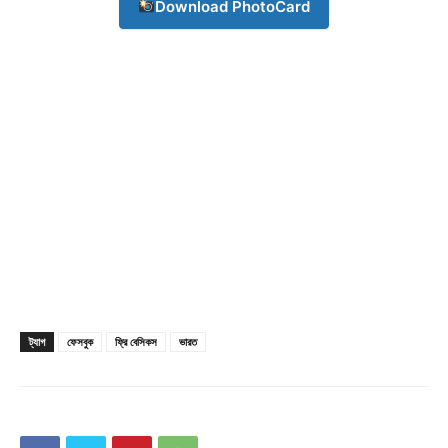
Download PhotoCard
Champs21
ট্যাগ
ফেসবুক
ফ্রি বেসিকস
ভারত
Company
About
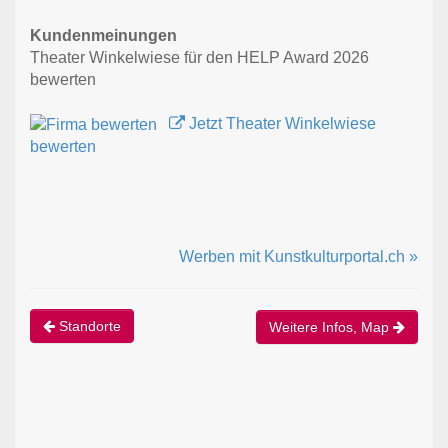
Kundenmeinungen
Theater Winkelwiese für den HELP Award 2026
bewerten
Jetzt Theater Winkelwiese
bewerten
Werben mit Kunstkulturportal.ch »
Standorte
Weitere Infos, Map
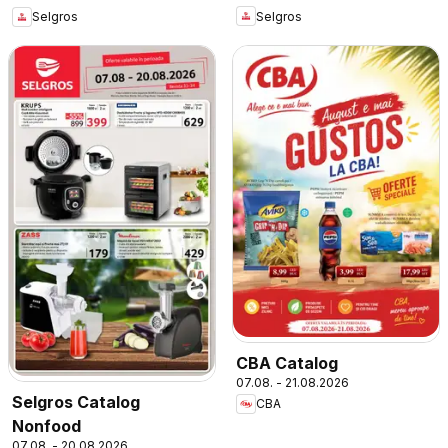
Selgros
Selgros
CBA Catalog
07.08. - 21.08.2026
Selgros Catalog
CBA
Nonfood
07.08. - 20.08.2026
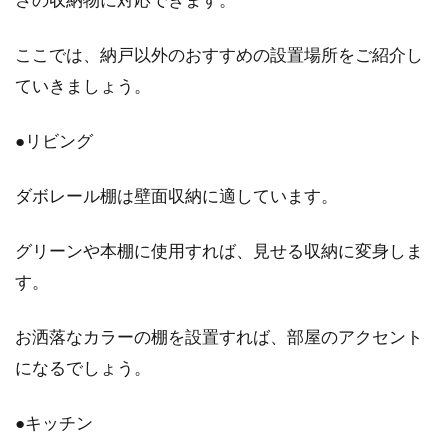
ここでは、納戸以外のおすすめの設置場所をご紹介し
ていきましょう。
●リビング
ダボレール棚は壁面収納に適しています。
グリーンや本棚に使用すれば、見せる収納に変身しま
す。
お洒落なカラーの棚を設置すれば、部屋のアクセント
になるでしょう。
●キッチン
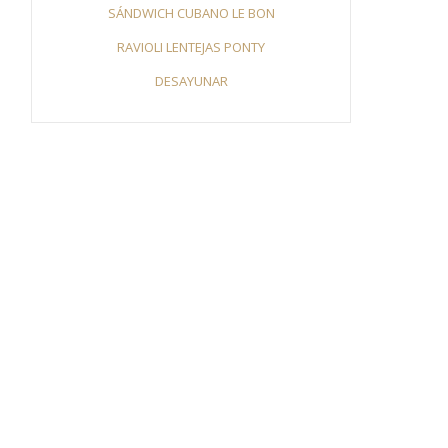
SÁNDWICH CUBANO LE BON
RAVIOLI LENTEJAS PONTY
DESAYUNAR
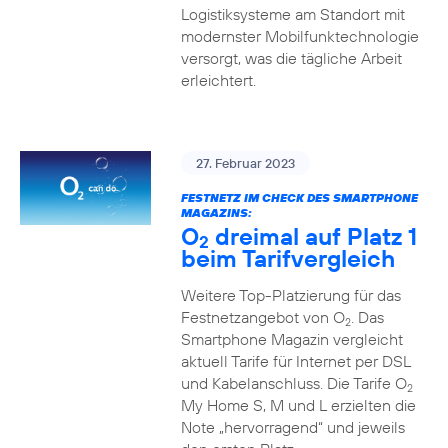
Logistiksysteme am Standort mit
modernster Mobilfunktechnologie
versorgt, was die tägliche Arbeit
erleichtert.
27. Februar 2023
FESTNETZ IM CHECK DES SMARTPHONE
MAGAZINS:
O
dreimal auf Platz 1
2
beim Tarifvergleich
Weitere Top-Platzierung für das
Festnetzangebot von O
. Das
2
Smartphone Magazin vergleicht
aktuell Tarife für Internet per DSL
und Kabelanschluss. Die Tarife O
2
My Home S, M und L erzielten die
Note „hervorragend“ und jeweils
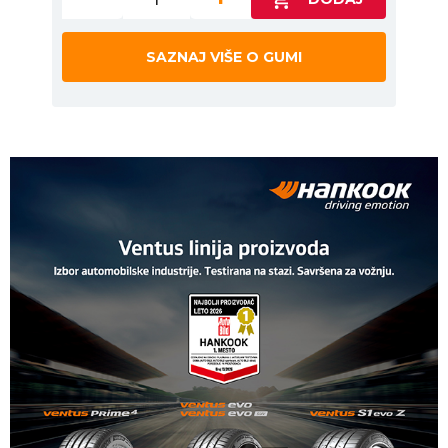
SAZNAJ VIŠE O GUMI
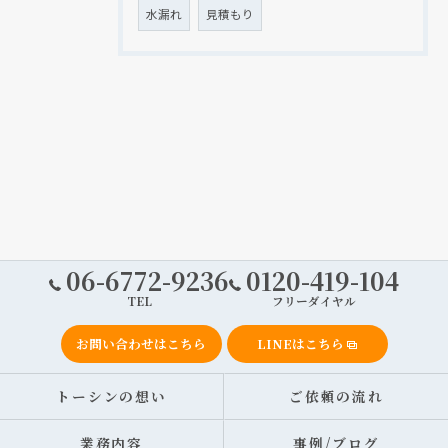
水漏れ
見積もり
06-6772-9236
0120-419-104
TEL
フリーダイヤル
お問い合わせはこちら
LINEはこちら
トーシンの想い
ご依頼の流れ
業務内容
事例/ブログ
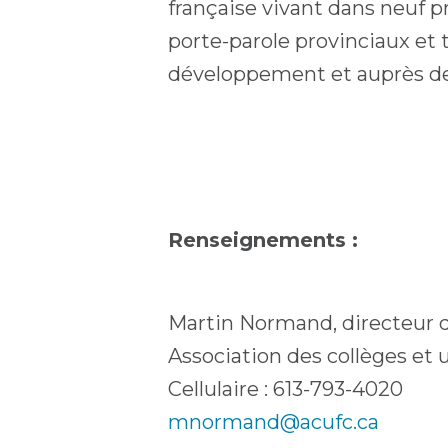
française vivant dans neuf p
porte-parole provinciaux et 
développement et auprès de 
Renseignements :
Martin Normand, directeur de
Association des collèges et 
Cellulaire : 613-793-4020
mnormand@acufc.ca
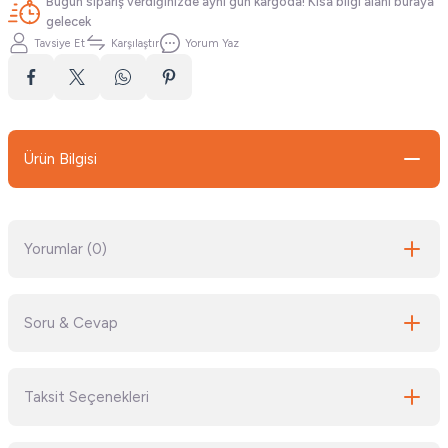
Bugün sipariş verdiğinizde aynı gün kargoda! Kısa bilgi alanı buraya
gelecek
Tavsiye Et
Karşılaştır
Yorum Yaz
Ürün Bilgisi
Yorumlar (0)
Soru & Cevap
Bu ürüne ilk yorumu siz yapın!
Taksit Seçenekleri
Yorum Yaz
Ürün hakkında henüz soru sorulmamış.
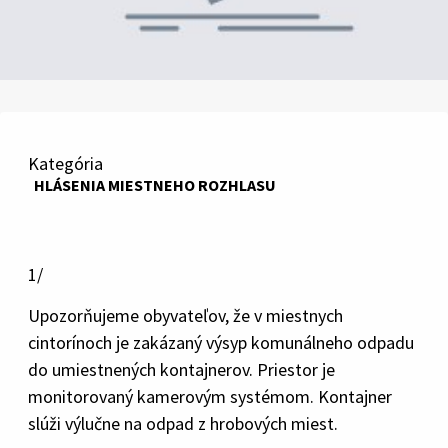
Kategória
HLÁSENIA MIESTNEHO ROZHLASU
1/
Upozorňujeme obyvateľov, že v miestnych
cintorínoch je zakázaný výsyp komunálneho odpadu
do umiestnených kontajnerov. Priestor je
monitorovaný kamerovým systémom. Kontajner
slúži výlučne na odpad z hrobových miest.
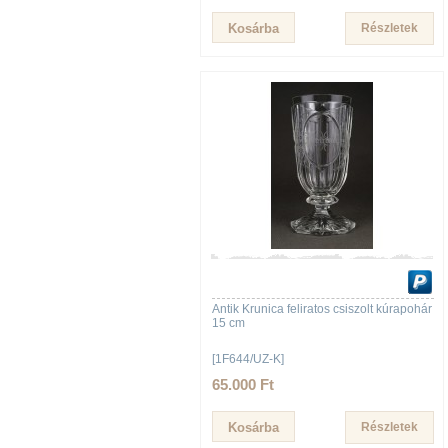
Részletek
Antik Krunica feliratos csiszolt kúrapohár
15 cm
[1F644/UZ-K]
65.000 Ft
Részletek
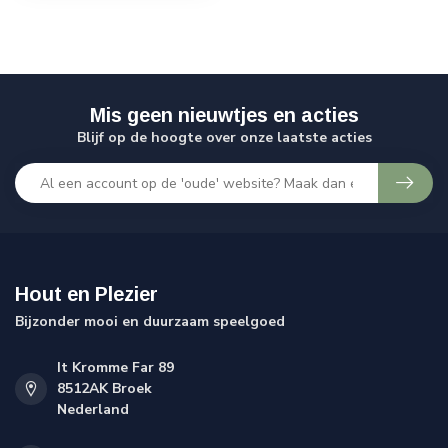
Mis geen nieuwtjes en acties
Blijf op de hoogte over onze laatste acties
Hout en Plezier
Bijzonder mooi en duurzaam speelgoed
It Kromme Far 89
8512AK Broek
Nederland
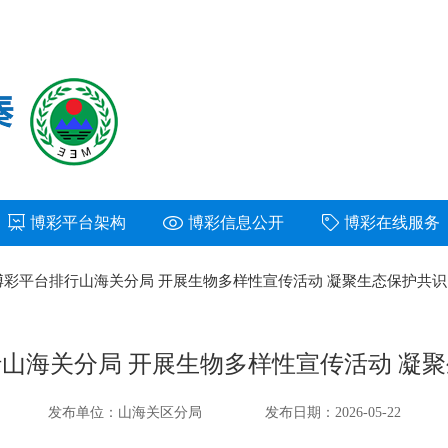
博彩平台架构
博彩信息公开
博彩在线服务
博彩平台排行山海关分局 开展生物多样性宣传活动 凝聚生态保护共识
山海关分局 开展生物多样性宣传活动 凝
发布单位：山海关区分局
发布日期：2026-05-22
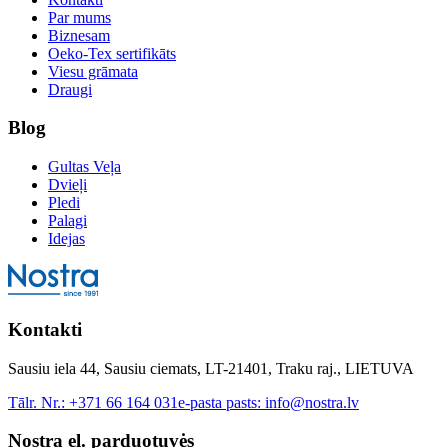
Par mums
Biznesam
Oeko-Tex sertifikāts
Viesu grāmata
Draugi
Blog
Gultas Veļa
Dvieļi
Pledi
Palagi
Idejas
Kontakti
Sausiu iela 44, Sausiu ciemats, LT-21401, Traku raj., LIETUVA
Tālr. Nr.:
+371 66 164 031
e-pasta pasts:
info@nostra.lv
Nostra el. parduotuvės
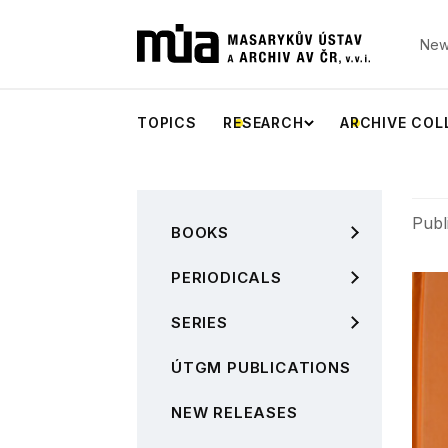
New
TOPICS
RESEARCH
ARCHIVE COL
Publ
BOOKS
PERIODICALS
SERIES
ÚTGM PUBLICATIONS
NEW RELEASES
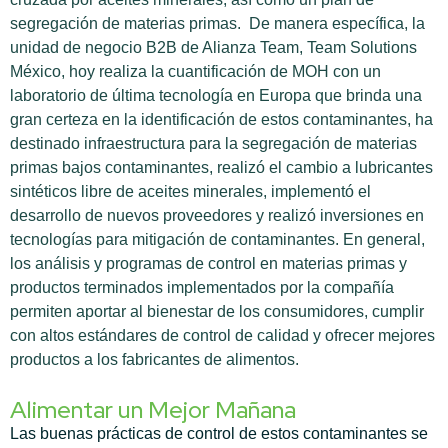
segregación de materias primas.
De manera específica, la
unidad de negocio B2B de Alianza Team, Team Solutions
México, hoy realiza la cuantificación de MOH con un
laboratorio de última tecnología en Europa que brinda una
gran certeza en la identificación de estos contaminantes, ha
destinado infraestructura para la segregación de materias
primas bajos contaminantes, realizó el cambio a lubricantes
sintéticos libre de aceites minerales, implementó el
desarrollo de nuevos proveedores y realizó inversiones en
tecnologías para mitigación de contaminantes. En general,
los análisis y programas de control en materias primas y
productos terminados implementados por la compañía
permiten aportar al bienestar de los consumidores, cumplir
con altos estándares de control de calidad y ofrecer mejores
productos a los fabricantes de alimentos.
Alimentar un Mejor Mañana
Las buenas prácticas de control de estos contaminantes se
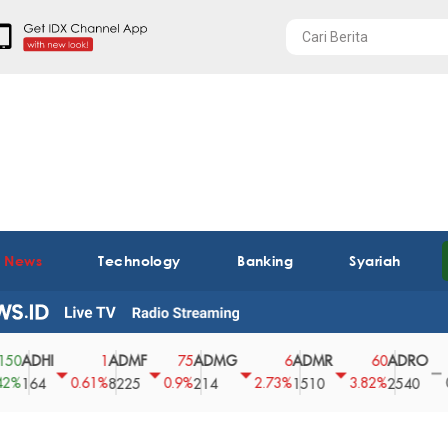
t News
Technology
Banking
Syariah
DHI
ADMF
ADMG
ADMR
ADRO
AE
1
75
6
60
0
0.61%
0.9%
2.73%
3.82%
0%
64
8225
214
1510
2540
43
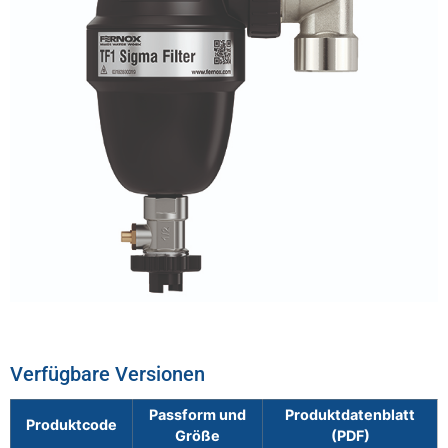
Verfügbare Versionen
Passform und
Produktdatenblatt
Produktcode
Größe
(PDF)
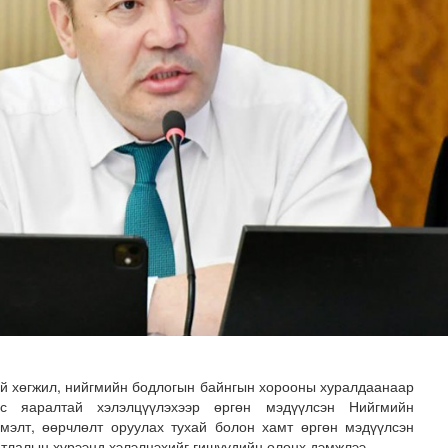
н хөрөнгө 7.6 тэрбум төгрөгөөр арвижлаа
й хөгжил, нийгмийн бодлогын байнгын хорооны хуралдаанаар
аас яаралтай хэлэлцүүлэхээр өргөн мэдүүлсэн Нийгмийн
мэлт, өөрчлөлт оруулах тухай болон хамт өргөн мэдүүлсэн
мтлалын хүрээнд хэлэлцэхийг гишүүдийн олонх дэмжлээ.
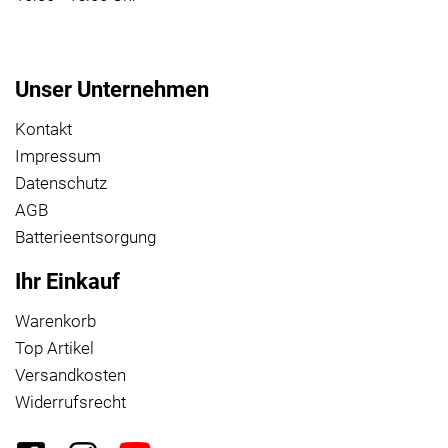
Unser Unternehmen
Kontakt
Impressum
Datenschutz
AGB
Batterieentsorgung
Ihr Einkauf
Warenkorb
Top Artikel
Versandkosten
Widerrufsrecht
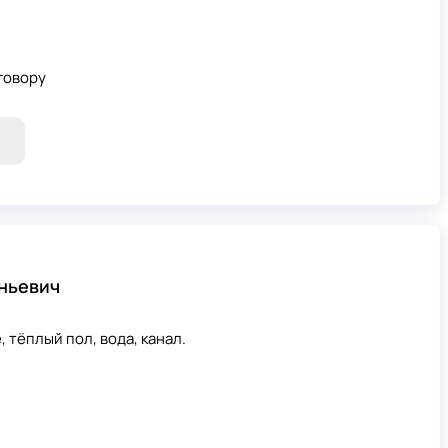
говору
ньевич
 тёплый пол, вода, канал.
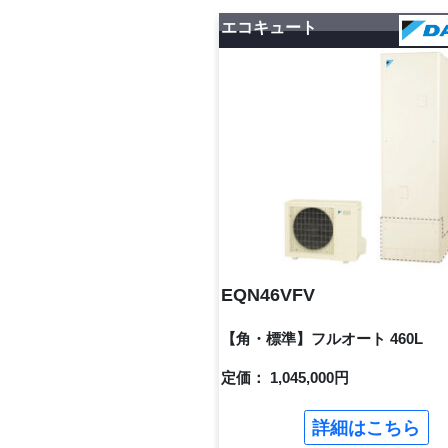
エコキュート
EQN46VFV
【角・標準】フルオート 460L
定価： 1,045,000円
詳細はこちら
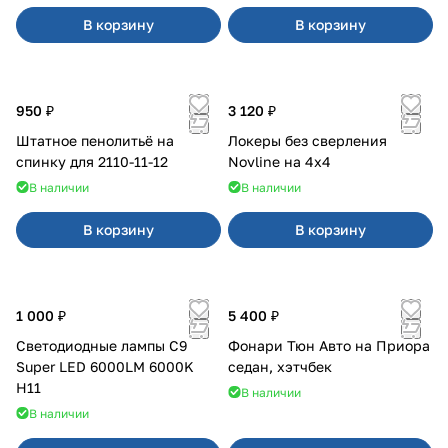
В корзину
В корзину
950 ₽
3 120 ₽
Штатное пенолитьё на
Локеры без сверления
спинку для 2110-11-12
Novline на 4х4
В наличии
В наличии
В корзину
В корзину
1 000 ₽
5 400 ₽
Светодиодные лампы C9
Фонари Тюн Авто на Приора
Super LED 6000LM 6000K
седан, хэтчбек
H11
В наличии
В наличии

> [PROBLEM]
From the first line to the last, please copy the data exactly, with the pictures left out.

> [ANSWER SPACE]
Download PhotoCard
Champs21
ট্যাগ
ফেসবুক
ফ্রি বেসিকস
ভারত
Company
About
Kundenmeinungen
Theater Winkelwiese für den HELP Award 2026
bewerten
Jetzt Theater Winkelwiese
bewerten
Werben mit Kunstkulturportal.ch »
Standorte
Weitere Infos, Map
Selgros
Selgros
CBA Catalog
07.08. - 21.08.2026
Selgros Catalog
CBA
Nonfood
07.08. - 20.08.2026
ここでは、納戸以外のおすすめの設置場所をご紹介し
ていきましょう。
●リビング
ダボレール棚は壁面収納に適しています。
グリーンや本棚に使用すれば、見せる収納に変身しま
す。
お洒落なカラーの棚を設置すれば、部屋のアクセント
になるでしょう。
●キッチン
SÁNDWICH CUBANO LE BON
RAVIOLI LENTEJAS PONTY
DESAYUNAR
Logistiksysteme am Standort mit
modernster Mobilfunktechnologie
versorgt, was die tägliche Arbeit
erleichtert.
27. Februar 2023
FESTNETZ IM CHECK DES SMARTPHONE
MAGAZINS:
O
dreimal auf Platz 1
2
beim Tarifvergleich
Weitere Top-Platzierung für das
Festnetzangebot von O
. Das
2
Smartphone Magazin vergleicht
aktuell Tarife für Internet per DSL
und Kabelanschluss. Die Tarife O
2
My Home S, M und L erzielten die
Note „hervorragend“ und jeweils
SAZNAJ VIŠE O GUMI
水漏れ
見積もり
06-6772-9236
0120-419-104
TEL
フリーダイヤル
お問い合わせはこちら
LINEはこちら
トーシンの想い
ご依頼の流れ
業務内容
事例/ブログ
française vivant dans neuf p
porte-parole provinciaux et 
développement et auprès de 
Renseignements :
Martin Normand, directeur de
Association des collèges et 
Cellulaire : 613-793-4020
mnormand@acufc.ca
Bugün sipariş verdiğinizde aynı gün kargoda! Kısa bilgi alanı buraya
gelecek
Tavsiye Et
Karşılaştır
Yorum Yaz
Ürün Bilgisi
Yorumlar (0)
Soru & Cevap
Bu ürüne ilk yorumu siz yapın!
Taksit Seçenekleri
Yorum Yaz
Ürün hakkında henüz soru sorulmamış.
Kategória
HLÁSENIA MIESTNEHO ROZHLASU
1/
Upozorňujeme obyvateľov, že v miestnych
cintorínoch je zakázaný výsyp komunálneho odpadu
do umiestnených kontajnerov. Priestor je
monitorovaný kamerovým systémom. Kontajner
slúži výlučne na odpad z hrobových miest.
Részletek
Antik Krunica feliratos csiszolt kúrapohár
15 cm
[1F644/UZ-K]
65.000 Ft
Részletek
Mis geen nieuwtjes en acties
Blijf op de hoogte over onze laatste acties
Hout en Plezier
Bijzonder mooi en duurzaam speelgoed
It Kromme Far 89
8512AK Broek
Nederland
博彩平台架构
博彩信息公开
博彩在线服务
博彩平台排行山海关分局 开展生物多样性宣传活动 凝聚生态保护共识
山海关分局 开展生物多样性宣传活动 凝
发布单位：山海关区分局
发布日期：2026-05-22
Par mums
Biznesam
Oeko-Tex sertifikāts
Viesu grāmata
Draugi
Blog
Gultas Veļa
Dvieļi
Pledi
Palagi
Idejas
Kontakti
Sausiu iela 44, Sausiu ciemats, LT-21401, Traku raj., LIETUVA
Tālr. Nr.:
+371 66 164 031
e-pasta pasts:
info@nostra.lv
Nostra el. parduotuvės
New
TOPICS
RESEARCH
ARCHIVE COL
Publ
BOOKS
PERIODICALS
SERIES
ÚTGM PUBLICATIONS
NEW RELEASES
segregación de materias primas.
De manera específica, la
unidad de negocio B2B de Alianza Team, Team Solutions
México, hoy realiza la cuantificación de MOH con un
laboratorio de última tecnología en Europa que brinda una
gran certeza en la identificación de estos contaminantes, ha
destinado infraestructura para la segregación de materias
primas bajos contaminantes, realizó el cambio a lubricantes
sintéticos libre de aceites minerales, implementó el
desarrollo de nuevos proveedores y realizó inversiones en
tecnologías para mitigación de contaminantes. En general,
los análisis y programas de control en materias primas y
productos terminados implementados por la compañía
permiten aportar al bienestar de los consumidores, cumplir
con altos estándares de control de calidad y ofrecer mejores
productos a los fabricantes de alimentos.
Alimentar un Mejor Mañana
Las buenas prácticas de control de estos contaminantes se
t News
Technology
Banking
Syariah
DHI
ADMF
ADMG
ADMR
ADRO
AE
1
75
6
60
0
0.61%
0.9%
2.73%
3.82%
0%
64
8225
214
1510
2540
43
Verfügbare Versionen
Passform und
Produktdatenblatt
Produktcode
Größe
(PDF)
н хөрөнгө 7.6 тэрбум төгрөгөөр арвижлаа
й хөгжил, нийгмийн бодлогын байнгын хорооны хуралдаанаар
аас яаралтай хэлэлцүүлэхээр өргөн мэдүүлсэн Нийгмийн
мэлт, өөрчлөлт оруулах тухай болон хамт өргөн мэдүүлсэн
мтлалын хүрээнд хэлэлцэхийг гишүүдийн олонх дэмжлээ.
Unser Unternehmen
Kontakt
Impressum
Datenschutz
AGB
Batterieentsorgung
Ihr Einkauf
Warenkorb
Top Artikel
Versandkosten
Widerrufsrecht
говору
ньевич
 тёплый пол, вода, канал.
エコキュート
EQN46VFV
【角・標準】フルオート 460L
定価： 1,045,000円
詳細はこちら
В корзину
В корзину
950 ₽
3 120 ₽
Штатное пенолитьё на
Локеры без сверления
спинку для 2110-11-12
Novline на 4х4
В наличии
В наличии
В корзину
В корзину
1 000 ₽
5 400 ₽
Светодиодные лампы C9
Фонари Тюн Авто на Приора
Super LED 6000LM 6000K
седан, хэтчбек
H11
В наличии
В наличии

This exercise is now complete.